はっきり言います。オステオパシーはボキボキもやりますし、非常に弱い力じゃないアプローチもあるし(日本語変?)、クラニアルオステオパシーをやらないオステオパスもたくさんいます。

 

テクニックに関してはここで書くには多すぎるので割愛しますが、ダイレクト(直接法)、インダイレクト(間接法)と大まかに2種類に分けられ、患者さんの状態によってその時々で使い分けられます。

 

また、オステオパシーの治療自体は大まかに3つに分けられます。

  1. 神経筋骨格系にアプローチすることによって、直接的に問題を取り除く
  2. 神経筋骨格系へのアプローチによって、間接的に血流やリンパの流れ、神経伝達、呼吸、自律神経のバランスを改善し、不調を取り除く
  3. 頭蓋骨、仙骨の動きを良くして、脳脊髄液の流れを改善し、中枢神経系の働きを高め(クラニアルオステオパシー)、不調を取り除く

で、日本では何故か3のクラニアルオステオパシーを専門にやられる方が多い。

 

オーストラリアではどちらかというと、スピリチュアルな方にこのテクニックを好む方が多いように感じます。

 

また、大学のクラスメイトの一人は、このクラニアルオステオパシーを学ぶために大学に入学したという熱狂的なファンもいましたし、心から信じているオステオパスはクラニアルテクニック一本で治療する傾向が強いです。

 

しかし、このクラニアルオステオパシー、オステオパスの中でも信じてない人も多いですし、オーストラリアでは実際にクラニアルテクニックをメインにしているオステオパスは少数派です。

 

いずれにしても、使うか使わないか、信じるか信じないかの両極端に分かれるテクニックだと思います。

 

 

私自身はというと、脳脊髄液の流れを改善するという目的では使うことはありません。

 

また、私が通ってたオーストラリアの大学でもクラニアルオステオパシーをカリキュラムから外すかどうか検討していると風の噂で聞きました。

 

よく、患者さんが満足すればそれでいいじゃないと言う方がいますが、私は自分が理解できないことを患者さんに施すことはしません。

 

頭蓋骨が細かいパーツに分かれていて、それぞれが微妙な動きを持つことは理解できるのですが、それによって脳脊髄液の流れが良くなるというまでイメージが湧かず、ましてやそれをどうやって評価するのかが?なのです。

 

もちろん、理解しようと専門書も読み漁り、家族には申し訳ないのですが、実験台になってもらい色々な症状で試してきました。

 

「確かにリラックスはできるけど、効いてるかどうかわからない、、」

 

家族の意見は率直で遠慮がないので、ある意味信頼できます。

 

ただ単に自分の技術力と理解力が足りないだけなのかもしれませんが、やはりもっとアナトミーの理解を深めて、患者さんにとってシンプルでわかりやすく、理論的にも的確なな治療を目指していきたいというのが自分のオステオパスとしてのスタンスです。

 

オステオパシーは医学です。
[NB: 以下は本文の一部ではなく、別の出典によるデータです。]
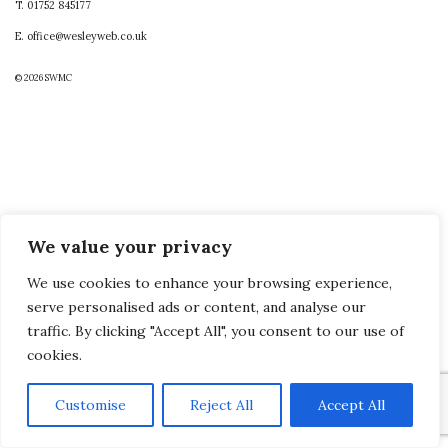
T. 01752 845177
E. office@wesleyweb.co.uk
© 2026
SWMC
We value your privacy
We use cookies to enhance your browsing experience,
serve personalised ads or content, and analyse our
traffic. By clicking "Accept All", you consent to our use of
cookies.
Customise
Reject All
Accept All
だからOsteopathic Medicineといいます。

 

であれば、医学的に根拠がない治療法は治療とは言わず、クラニアルオステオパシーは現時点では限りなくグレーゾーンであると言わざるを得ないと感じます。

 

あ~また敵を増やしちゃったな~w

 

誰か「お前は間違っている!」と明確にご指導いただける方メッセージください!